Extracted information:
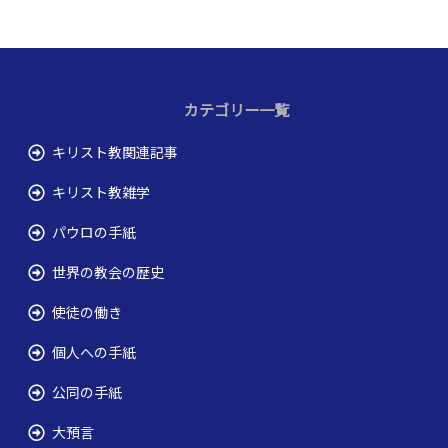
カテゴリー一覧
キリスト教関連記事
キリスト教雑学
パウロの手紙
世界の教会の歴史
使徒の働き
個人への手紙
公同の手紙
大預言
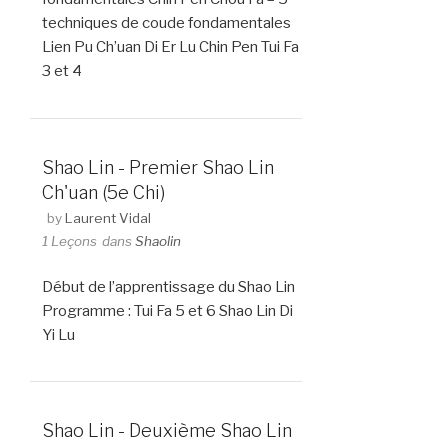
techniques de coude fondamentales
Lien Pu Ch’uan Di Er Lu Chin Pen Tui Fa
3 et 4
Shao Lin - Premier Shao Lin
Ch'uan (5e Chi)
by
Laurent Vidal
1 Leçons
dans
Shaolin
Début de l’apprentissage du Shao Lin
Programme : Tui Fa 5 et 6 Shao Lin Di
Yi Lu
Shao Lin - Deuxième Shao Lin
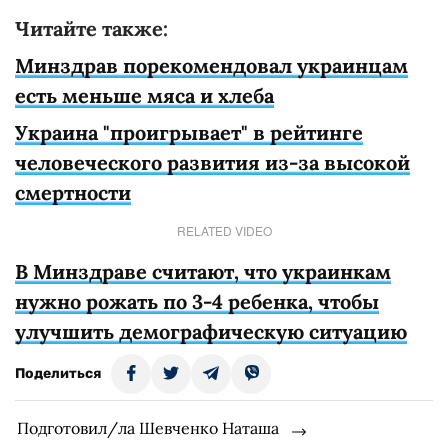
Читайте также:
Минздрав порекомендовал украинцам
есть меньше мяса и хлеба
Украина "проигрывает" в рейтинге
человеческого развития из-за высокой
смертности
RELATED VIDEO
В Минздраве считают, что украинкам
нужно рожать по 3-4 ребенка, чтобы
улучшить демографическую ситуацию
Поделиться
Подготовил/ла Шевченко Наташа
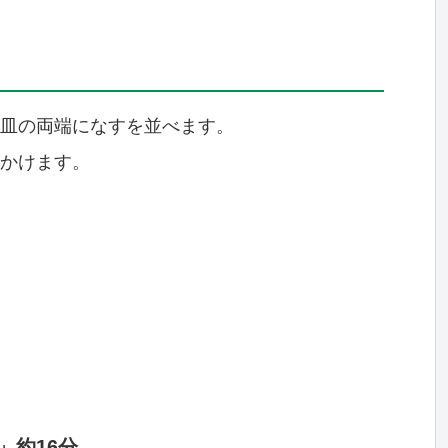
。
皿の両端になすを並べます。
かけます。
」約16分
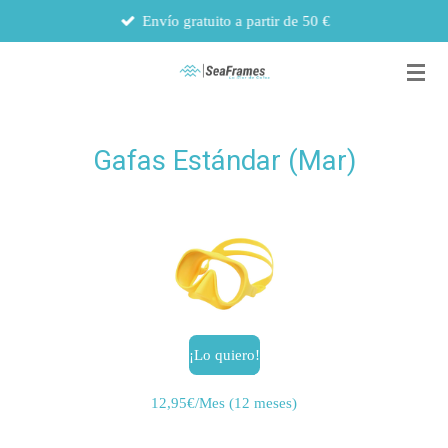
Envío gratuito a partir de 50 €
Ir
al
contenido
principal
Gafas Estándar (Mar)
¡Lo quiero!
12,95€/Mes (12 meses)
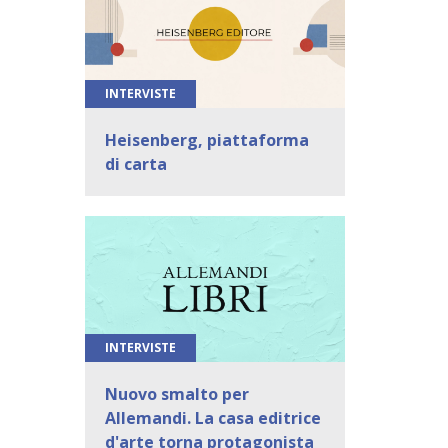
INTERVISTE
Heisenberg, piattaforma
di carta
INTERVISTE
Nuovo smalto per
Allemandi. La casa editrice
d'arte torna protagonista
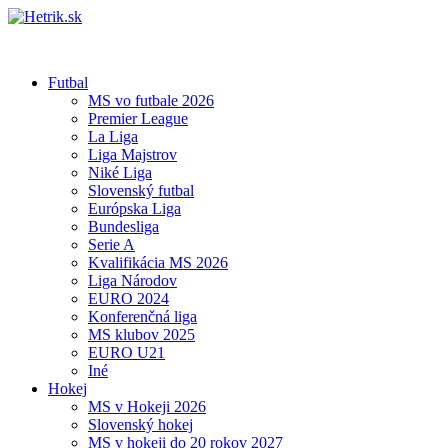
Futbal
MS vo futbale 2026
Premier League
La Liga
Liga Majstrov
Niké Liga
Slovenský futbal
Európska Liga
Bundesliga
Serie A
Kvalifikácia MS 2026
Liga Národov
EURO 2024
Konferenčná liga
MS klubov 2025
EURO U21
Iné
Hokej
MS v Hokeji 2026
Slovenský hokej
MS v hokeji do 20 rokov 2027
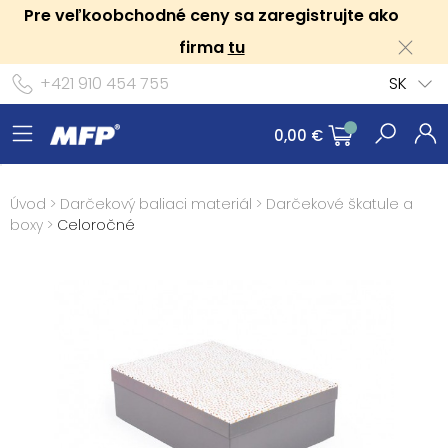
Pre veľkoobchodné ceny sa zaregistrujte ako
firma
tu
+421 910 454 755
SK
0,00 €
Úvod
>
Darčekový baliaci materiál
>
Darčekové škatule a
boxy
>
Celoročné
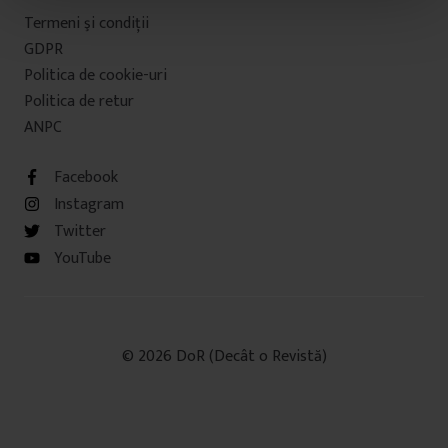
t
Termeni şi condiţii
u
GDPR
l
Politica de cookie-uri
u
Politica de retur
i
ANPC
Facebook
Instagram
Twitter
YouTube
© 2026 DoR (Decât o Revistă)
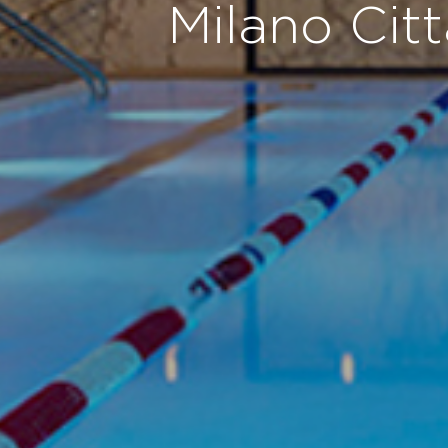
Milano Citt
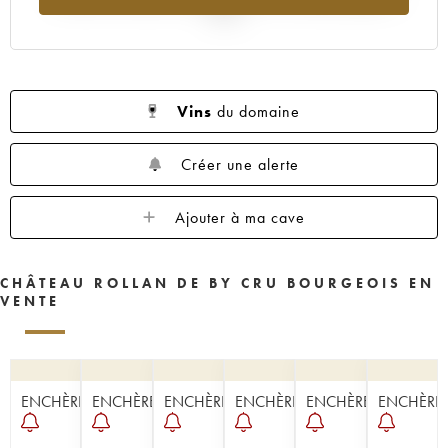
2025
Vins
du domaine
Créer une alerte
Ajouter à ma cave
CHÂTEAU ROLLAN DE BY CRU BOURGEOIS EN
VENTE
ENCHÈRE
ENCHÈRE
ENCHÈRE
ENCHÈRE
ENCHÈRE
ENCHÈRE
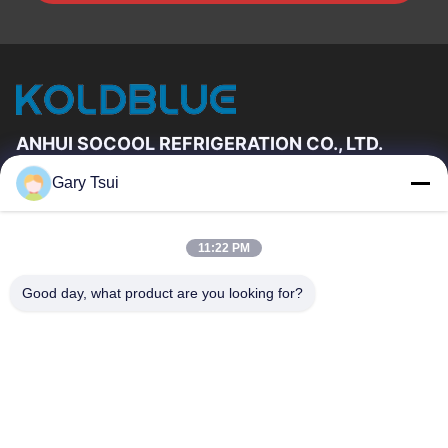
ANHUI SOCOOL REFRIGERATION CO., LTD.
Gary Tsui
দ্রুত লিঙ্ক
বাড়ি
পণ্য
11:22 PM
ভিডিও
আমাদের সম্পর্কে
কারখানা ভ্রমণ
মান নিয়ন্ত্রণ
Good day, what product are you looking for?
যোগাযোগ করুন
উদ্ধৃতির জন্য আবেদন
খবর
যোগাযোগ করুন
86-551-64287663
86-551-64287663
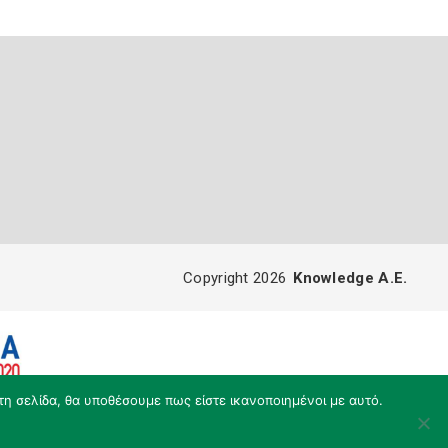
Copyright 2026
Knowledge A.E.
τη σελίδα, θα υποθέσουμε πως είστε ικανοποιημένοι με αυτό.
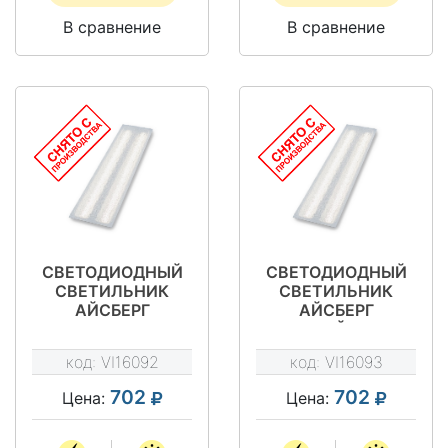
В сравнение
В сравнение
СВЕТОДИОДНЫЙ
СВЕТОДИОДНЫЙ
СВЕТИЛЬНИК
СВЕТИЛЬНИК
АЙСБЕРГ
АЙСБЕРГ
МИКРОПРИЗМА 14
КОЛОТЫЙ ЛЕД 14
ВТ - VILED СС 03-У-
ВТ - VILED СС 03-У-
код:
VI16092
код:
VI16093
С-14-590.130.15-4-
К-14-590.130.15-4-
0-65
0-65
702
702
Цена:
Цена:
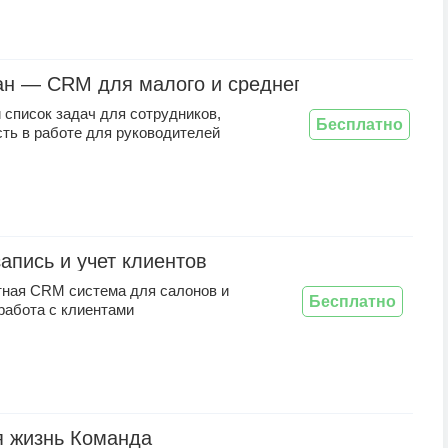
н — CRM для малого и среднего бизнеса
 список задач для сотрудников,
Бесплатно
ть в работе для руководителей
запись и учет клиентов
тная CRM система для салонов и
Бесплатно
работа с клиентами
 жизнь Команда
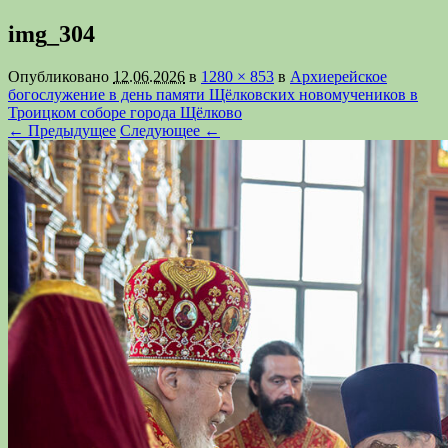
img_304
Опубликовано
12.06.2026
в
1280 × 853
в
Архиерейское
богослужение в день памяти Щёлковских новомучеников в
Троицком соборе города Щёлково
← Предыдущее
Следующее ←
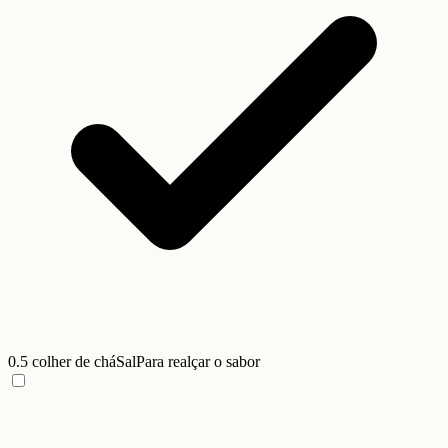
0.5 colher de chá
Sal
Para realçar o sabor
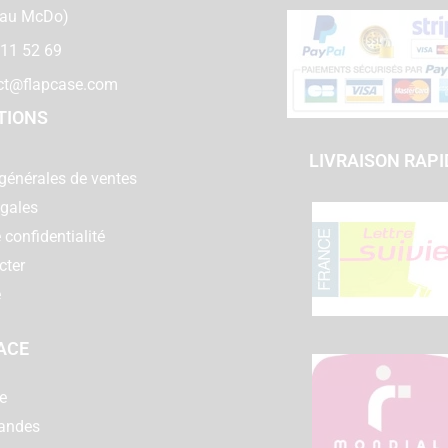
 au McDo)
 11 52 69
ct@flapcase.com
TIONS
LIVRAISON RAPI
générales de ventes
égales
 confidentialité
cter
e
ACE
e
andes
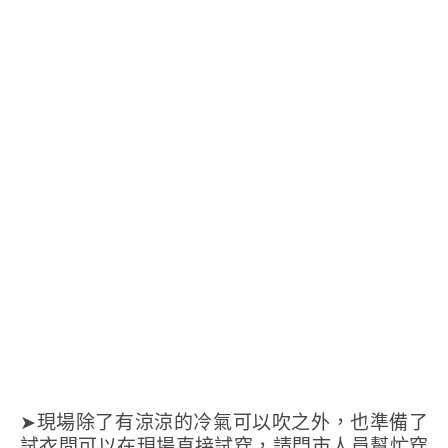
➤現場除了有涼涼的冷氣可以吹之外，也準備了
試衣間可以在現場直接試穿，請門市人員幫忙穿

What is being asked:
Above are records; write out the lines from the one with "Konferenčná liga" down to the one with "মান নিয়ন্ত্রণ", exactly, leaving the pictures out.

Answer box:
Konferenčná liga
MS klubov 2025
EURO U21
Iné
Hokej
MS v Hokeji 2026
Slovenský hokej
MS v hokeji do 20 rokov 2027
Pre veľkoobchodné ceny sa zaregistrujte ako
firma
tu
+421 910 454 755
SK
0,00 €
Úvod
>
Darčekový baliaci materiál
>
Darčekové škatule a
boxy
>
Celoročné
t
Termeni şi condiţii
u
GDPR
l
Politica de cookie-uri
u
Politica de retur
i
ANPC
Facebook
Instagram
Twitter
YouTube
© 2026 DoR (Decât o Revistă)
Milano Citt
2025
Vins
du domaine
Créer une alerte
Ajouter à ma cave
CHÂTEAU ROLLAN DE BY CRU BOURGEOIS EN
VENTE
ENCHÈRE
ENCHÈRE
ENCHÈRE
ENCHÈRE
ENCHÈRE
ENCHÈRE
ANHUI SOCOOL REFRIGERATION CO., LTD.
Gary Tsui
দ্রুত লিঙ্ক
বাড়ি
পণ্য
11:22 PM
ভিডিও
আমাদের সম্পর্কে
কারখানা ভ্রমণ
মান নিয়ন্ত্রণ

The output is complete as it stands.